One attorney close to the case, who asked not to be identified, said it’s likely that the council would not receive official word that they are not being charged until the entire probe into the city of San Diego is complete. “You would generally receive a termination letter only when the entire investigation is closed,” the attorney said.
Kelly Bowers, an assistant regional director with the SEC, would not comment on the scope or stage of the agency’s probe into the city controversy. But if the SEC declined to pursue the council members, its decision would contrast with the findings of Aguirre.
Kroll, led by former SEC Chairman Arthur Levitt, deemed five current council members — Peters, Frye Toni Atkins, Brian Maienschein, and Jim Madaffer — negligent in a report last August. The consultants alleged that the officials were responsible for the disclosure inaccuracies. Those council members, excluding Frye, were also found to have deliberately concealed the fact that the city’s sewer rates violated the Clean Water Act.
Naughton said the Kroll report, which the council members’ attorneys met to discuss before and after its public release Aug. 8, had “gross inaccuracies,” and that she thought the SEC had come to the same conclusion.
“Frankly I think they have come to a different conclusion or disregarded it,” Naughton said.
If shared by the SEC, the label of negligence would likely have not been sufficient to inspire individual sanctions. It would likely take a finding that the council members acted recklessly or intentionally — allegations that Kroll reserved only for eight former officials — to warrant charges of securities fraud.

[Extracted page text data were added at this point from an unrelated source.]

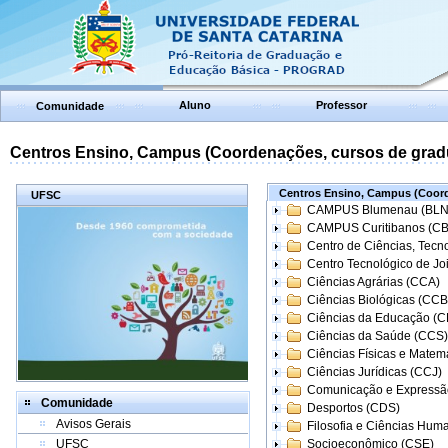
Aluno
Professor
Comunidade
Centros Ensino, Campus (Coordenações, cursos de grad
Centros Ensino, Campus (Coord
UFSC
CAMPUS Blumenau (BLN
CAMPUS Curitibanos (C
Centro de Ciências, Tecn
Centro Tecnológico de Joi
Ciências Agrárias (CCA)
Ciências Biológicas (CCB
Ciências da Educação (
Ciências da Saúde (CCS)
Ciências Físicas e Matem
Ciências Jurídicas (CCJ)
Comunicação e Expressã
Comunidade
Desportos (CDS)
Avisos Gerais
Filosofia e Ciências Hum
UFSC
Socioeconômico (CSE)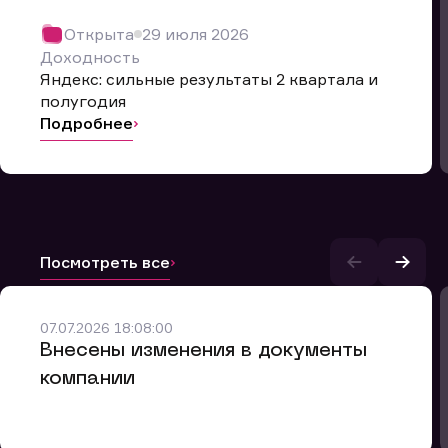
Открыта
29 июля 2026
Доходность
Яндекс: сильные результаты 2 квартала и
полугодия
Подробнее
Посмотреть все
и.
07.07.2026 18:08:00
Внесены изменения в документы
компании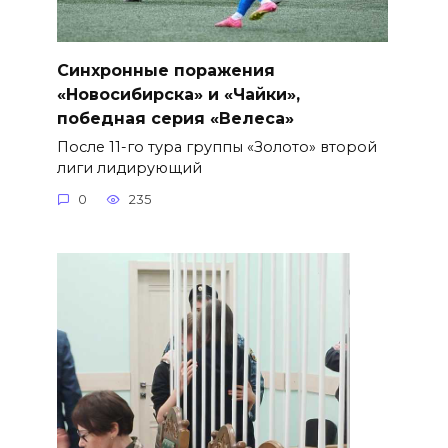
Синхронные поражения
«Новосибирска» и «Чайки»,
победная серия «Велеса»
После 11-го тура группы «Золото» второй
лиги лидирующий
0
235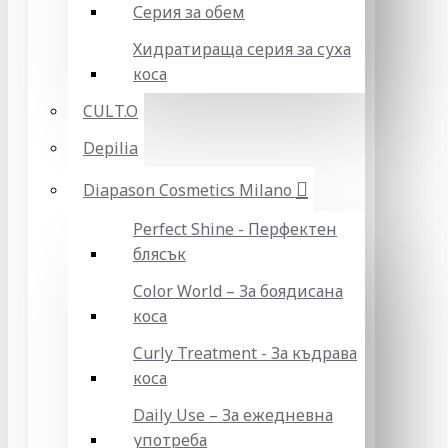
Серия за обем
Хидратираща серия за суха
коса
CULT.O
Depilia
Diapason Cosmetics Milano
Perfect Shine - Перфектен
блясък
Color World – За боядисана
коса
Curly Treatment - За къдрава
коса
Daily Use – За ежедневна
употреба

Aguirre alleged the higher level of wrongdoing by the council. He argued in a report in February 2005 that the council acted recklessly. The city attorney, however, said that the culpability for breaking federal securities laws fell into a spectrum, with less educated council members bearing less responsibility than those who were trained in law or finance before coming to the council. Those with legal and financial background, Aguirre claimed, assumed a greater level of culpability.

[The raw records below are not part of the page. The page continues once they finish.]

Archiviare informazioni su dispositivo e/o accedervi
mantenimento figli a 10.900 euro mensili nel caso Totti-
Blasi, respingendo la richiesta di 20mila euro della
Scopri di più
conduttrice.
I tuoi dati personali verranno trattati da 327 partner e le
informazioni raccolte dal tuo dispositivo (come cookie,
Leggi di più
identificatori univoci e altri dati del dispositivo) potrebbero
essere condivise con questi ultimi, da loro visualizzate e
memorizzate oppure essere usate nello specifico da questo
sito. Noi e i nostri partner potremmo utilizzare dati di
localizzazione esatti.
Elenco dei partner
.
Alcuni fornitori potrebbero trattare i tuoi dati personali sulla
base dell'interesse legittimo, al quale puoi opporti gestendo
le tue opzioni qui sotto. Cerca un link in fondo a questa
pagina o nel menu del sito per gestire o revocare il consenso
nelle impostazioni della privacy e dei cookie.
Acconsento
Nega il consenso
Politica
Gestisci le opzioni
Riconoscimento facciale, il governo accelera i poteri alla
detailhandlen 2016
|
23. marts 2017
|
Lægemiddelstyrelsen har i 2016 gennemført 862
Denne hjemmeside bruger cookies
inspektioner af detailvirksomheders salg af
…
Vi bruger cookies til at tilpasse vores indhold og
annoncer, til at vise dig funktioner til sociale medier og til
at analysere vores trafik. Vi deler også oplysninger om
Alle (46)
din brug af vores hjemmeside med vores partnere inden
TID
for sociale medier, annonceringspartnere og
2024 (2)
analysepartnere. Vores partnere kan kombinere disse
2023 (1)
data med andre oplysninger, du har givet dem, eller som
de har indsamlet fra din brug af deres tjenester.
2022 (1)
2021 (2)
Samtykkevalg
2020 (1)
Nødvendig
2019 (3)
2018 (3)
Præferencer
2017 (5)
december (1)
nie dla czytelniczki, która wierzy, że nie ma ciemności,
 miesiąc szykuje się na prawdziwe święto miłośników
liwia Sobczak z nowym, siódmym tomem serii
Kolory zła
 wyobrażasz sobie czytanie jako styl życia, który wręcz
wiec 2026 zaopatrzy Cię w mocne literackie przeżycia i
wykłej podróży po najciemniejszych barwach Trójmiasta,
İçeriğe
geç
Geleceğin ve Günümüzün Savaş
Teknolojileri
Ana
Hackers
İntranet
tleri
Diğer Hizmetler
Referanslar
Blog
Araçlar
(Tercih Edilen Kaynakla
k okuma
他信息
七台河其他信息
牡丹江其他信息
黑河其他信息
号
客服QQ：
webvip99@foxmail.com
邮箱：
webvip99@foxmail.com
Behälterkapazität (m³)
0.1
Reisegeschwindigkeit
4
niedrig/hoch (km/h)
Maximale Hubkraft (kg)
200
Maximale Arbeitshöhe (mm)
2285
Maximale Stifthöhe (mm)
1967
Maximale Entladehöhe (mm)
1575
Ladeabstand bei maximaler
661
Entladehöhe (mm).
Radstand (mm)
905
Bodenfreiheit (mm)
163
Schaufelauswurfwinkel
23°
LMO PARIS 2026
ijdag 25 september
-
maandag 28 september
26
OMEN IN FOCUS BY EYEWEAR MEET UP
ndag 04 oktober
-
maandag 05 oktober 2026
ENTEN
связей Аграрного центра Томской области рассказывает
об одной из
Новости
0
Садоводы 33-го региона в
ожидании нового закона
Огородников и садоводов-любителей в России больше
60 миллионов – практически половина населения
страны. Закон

Peters and Naughton shrugged off both sets of allegations. Peters claimed that he had never been a target of the SEC’s investigation despite the city attorney’s suggestions. “It seems to me that Aguirre is getting a lot of mileage out of that,” he said.
Bowers said the agency would not release which San Diego officials were targets. Kevin Christensen, a investigator for Aguirre, said, “Every indication we have points to the investigation being ongoing.” The City Attorney’s Office did not offer further comment.

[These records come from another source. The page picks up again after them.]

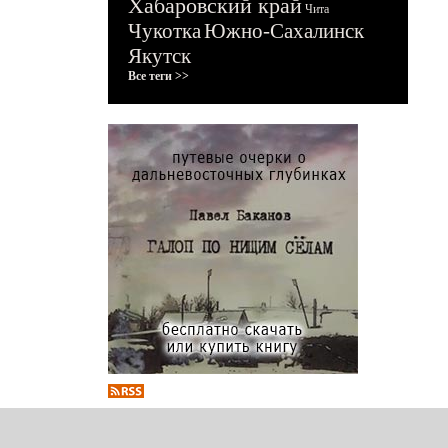
Хабаровский край
Чита
Чукотка
Южно-Сахалинск
Якутск
Все теги >>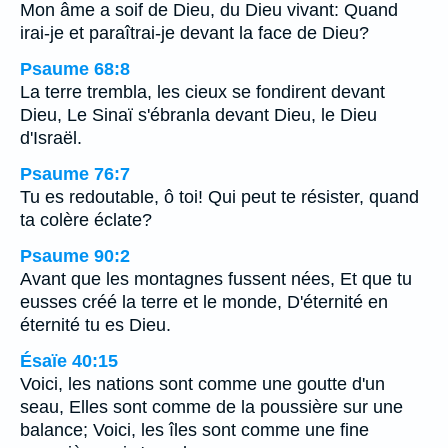
Mon âme a soif de Dieu, du Dieu vivant: Quand
irai-je et paraîtrai-je devant la face de Dieu?
Psaume 68:8
La terre trembla, les cieux se fondirent devant
Dieu, Le Sinaï s'ébranla devant Dieu, le Dieu
d'Israël.
Psaume 76:7
Tu es redoutable, ô toi! Qui peut te résister, quand
ta colère éclate?
Psaume 90:2
Avant que les montagnes fussent nées, Et que tu
eusses créé la terre et le monde, D'éternité en
éternité tu es Dieu.
Ésaïe 40:15
Voici, les nations sont comme une goutte d'un
seau, Elles sont comme de la poussière sur une
balance; Voici, les îles sont comme une fine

Under the city’s settlement with the SEC, the municipality agreed to cease and desist from fraudulent accounting practices, and no fine was imposed on the city. The city was forced, however, to be monitored by an independent consultant for three years. Boston-area lawyer Stanley Keller was hired as the consultant in January for $4 million. Since taking the job, Keller has worked with the government on its overdue outside audits and the organization of its in-house audit functions.
The disclosure errors have also resulted in the city’s exile from Wall Street’s public bond markets, where borrowing is cheaper, as outside auditors have been squeamish to certify the city’s annual financial statements for several years (the 2003 annual audit was released just last month, for instance).
The city has spent $2.3 million on attorney’s fees for Peters, Atkins, Maienschein, Madaffer, Murphy and former Councilmen Ralph Inzunza and Michael Zucchet during the various investigations that the SEC, Kroll, Justice Department and District Attorney’s Office have conducted in recent years. Frye has not requested city funds for her legal defense.
Aguirre refused to defend the council members when he took office in December 2004, claiming that a conflict of interest could have arisen if he were to represent both the city and its officials. Peters has been critical of that decision.
“A lot of effort, a lot of time and obviously a lot of money has been spent digging up a history of 2002 and 2003 for work that should have been done by the city attorney,” Peters said.